An exact reprint of the data below is required, line for line.

#### Exercise data ####

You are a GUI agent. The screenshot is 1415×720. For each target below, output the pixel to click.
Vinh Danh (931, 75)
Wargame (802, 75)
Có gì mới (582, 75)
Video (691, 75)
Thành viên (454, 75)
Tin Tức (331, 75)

####

### Answer to the problem
You are a GUI agent. The screenshot is 1415×720. For each target below, output the pixel to click.
Vinh Danh (931, 75)
Wargame (802, 75)
Có gì mới (582, 75)
Video (691, 75)
Thành viên (454, 75)
Tin Tức (331, 75)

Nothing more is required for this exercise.